Only last week my esteemed colleague Jake van der Kamp was complaining that there is altogether too much consensus among the Business Post's columnists. Commentators are not meant to be a harmonious society.
Well, Jake, you've got your wish for a healthy dose of adversarial scrappiness, because today the back page is going to pick a fight with the front page.
In his column today, Jake pours a bucket of cold water over the boss of the Hong Kong Monetary Authority, Norman Chan Tak-lam, who warned last week that Hongkongers were in danger of trying to live beyond their means.
Among other things, Chan is worried that private consumption is growing faster than incomes, and that the city's level of household debt is rising, climbing to 61 per cent of Hong Kong's gross domestic product.
Jake takes issue with this warning, pointing out that debt is a stock measure while GDP measures flow. Over recent years, he points out, household debts have actually declined as a proportion of total loans.
I am not so sure he should dismiss the debt-to-GDP measure so lightly. After all, the ratio of a country's household debts to its national income clearly affects its people's ability to service those debts.

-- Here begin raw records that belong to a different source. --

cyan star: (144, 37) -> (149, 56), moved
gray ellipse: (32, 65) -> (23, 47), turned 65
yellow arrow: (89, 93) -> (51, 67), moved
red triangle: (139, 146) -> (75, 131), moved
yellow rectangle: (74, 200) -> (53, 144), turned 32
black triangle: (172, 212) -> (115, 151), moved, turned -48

Even so, compared with other developed economies a 61 per cent debt to GDP ratio is hardly excessive. It puts Hong Kong on a par with the frugal Germans, behind Japan or South Korea, and well below wastrels like the Americans, now on 85 per cent, and the British, whose household debts stand at 90 per cent of GDP.
What is more, I don't buy into Chan's assertion that debt has risen because of a credit-fuelled consumption binge. As the chart shows, three-quarters of the rise in Hong Kong's household debt over the past five years consists of the increase in mortgage debts. Mortgage debts, naturally enough, have risen because homes have got more expensive, while mortgages are cheap.
That does not mean we can relax, though. On current trends in US unemployment, at some point around the end of next year, the United States will begin raising interest rates.
That will mean dearer mortgages in Hong Kong, and very likely a major correction in the local property market.
Granted, thanks to modest leverage levels among home loan borrowers, the correction would have to be really big to push many families into negative equity, where the size of their mortgage debt exceeds the value of their homes.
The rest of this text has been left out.